■ **Task directions**
A single figure is the whole answer: the number of lines in the records that contain "relatiu".

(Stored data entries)

<<<<

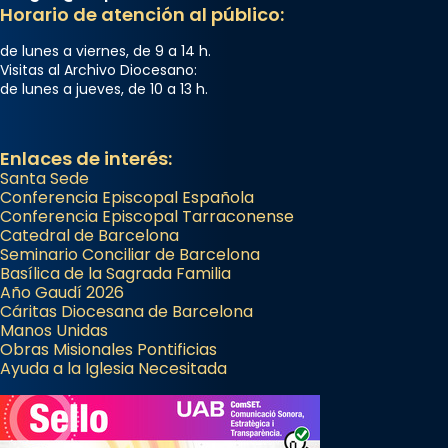
Memòria de les santes Juliana i
Horario de atención al público:
Semproniana, verges i màrtirs.
de lunes a viernes, de 9 a 14 h.
Acompanyant la història de sant Cugat, a
Visitas al Archivo Diocesano:
de lunes a jueves, de 10 a 13 h.
partir de l’Edat Mitjana sorgeix la tradició
que les santes Juliana (“relatiu a Júlia”) i
Semproniana (“relatiu a Semprònia =
Enlaces de interés:
eterna”) són deixebles seves. I l’any 1667, el
Santa Sede
frare Joan Gaspar Roig, afirma en una obra
Conferencia Episcopal Española
Conferencia Episcopal Tarraconense
que les santes són filles de l’antiga Iluro.
Catedral de Barcelona
Mataró en reivindicarà les relíq
Seminario Conciliar de Barcelona
...
Basílica de la Sagrada Familia
Ver más
Año Gaudí 2026
Foto
Cáritas Diocesana de Barcelona
Manos Unidas
View on Facebook
·
Share
Obras Misionales Pontificias
Ayuda a la Iglesia Necesitada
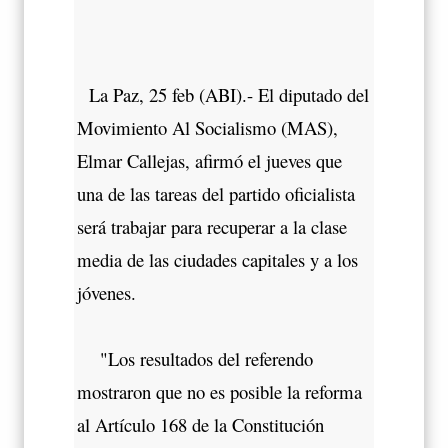
La Paz, 25 feb (ABI).- El diputado del
Movimiento Al Socialismo (MAS),
Elmar Callejas, afirmó el jueves que
una de las tareas del partido oficialista
será trabajar para recuperar a la clase
media de las ciudades capitales y a los
jóvenes.
"Los resultados del referendo
mostraron que no es posible la reforma
al Artículo 168 de la Constitución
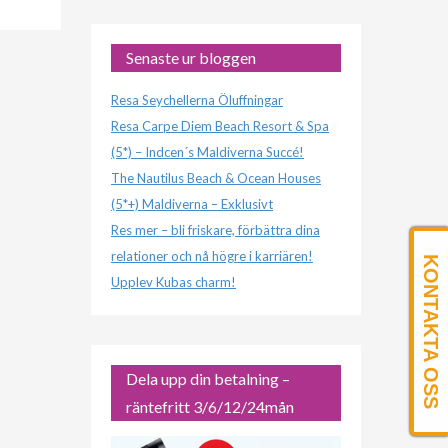
Senaste ur bloggen
Resa Seychellerna Öluffningar
Resa Carpe Diem Beach Resort & Spa
(5*) – Indcen´s Maldiverna Succé!
The Nautilus Beach & Ocean Houses
(5*+) Maldiverna – Exklusivt
Res mer – bli friskare, förbättra dina
relationer och nå högre i karriären!
KONTAKTA OSS
Upplev Kubas charm!
Dela upp din betalning –
räntefritt 3/6/12/24mån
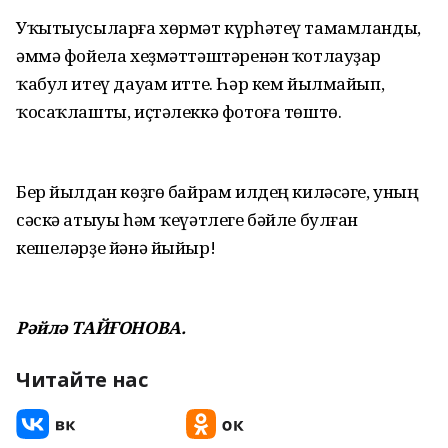
Уҡытыусыларға хөрмәт күрһәтеү тамамланды,
әммә фойела хеҙмәттәштәренән ҡотлауҙар
ҡабул итеү дауам итте. Һәр кем йылмайып,
ҡосаҡлашты, иҫтәлеккә фотоға төштө.
Бер йылдан көҙгө байрам илдең киләсәге, уның
сәскә атыуы һәм ҡеүәтлеге бәйле булған
кешеләрҙе йәнә йыйыр!
Рәйлә ТАЙҒОНОВА.
Читайте нас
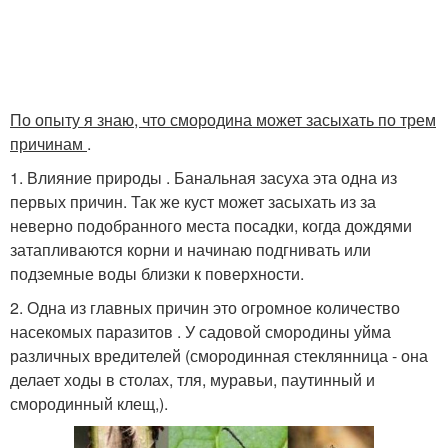
По опыту я знаю, что смородина может засыхать по трем
причинам
.
1. Влияние природы . Банальная засуха эта одна из
первых причин. Так же куст может засыхать из за
неверно подобранного места посадки, когда дождями
затапливаются корни и начинаю подгнивать или
подземные воды близки к поверхности.
2. Одна из главных причин это огромное количество
насекомых паразитов . У садовой смородины уйма
различных вредителей (смородинная стеклянница - она
делает ходы в столах, тля, муравьи, паутинный и
смородинный клещ,).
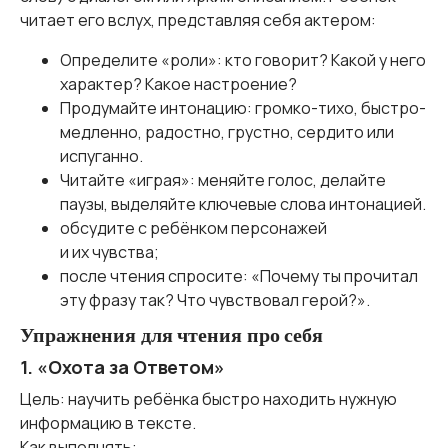
читает его вслух, представляя себя актером:
Определите «роли»: кто говорит? Какой у него
характер? Какое настроение?
Продумайте интонацию: громко-тихо, быстро-
медленно, радостно, грустно, сердито или
испуганно.
Читайте «играя»: меняйте голос, делайте
паузы, выделяйте ключевые слова интонацией.
обсудите с ребёнком персонажей
и их чувства;
после чтения спросите: «Почему ты прочитал
эту фразу так? Что чувствовал герой?».
Упражнения для чтения про себя
1. «Охота за Ответом»
Цель: научить ребёнка быстро находить нужную
информацию в тексте.
Как выполнять:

>>>>

■ **Written reply**
2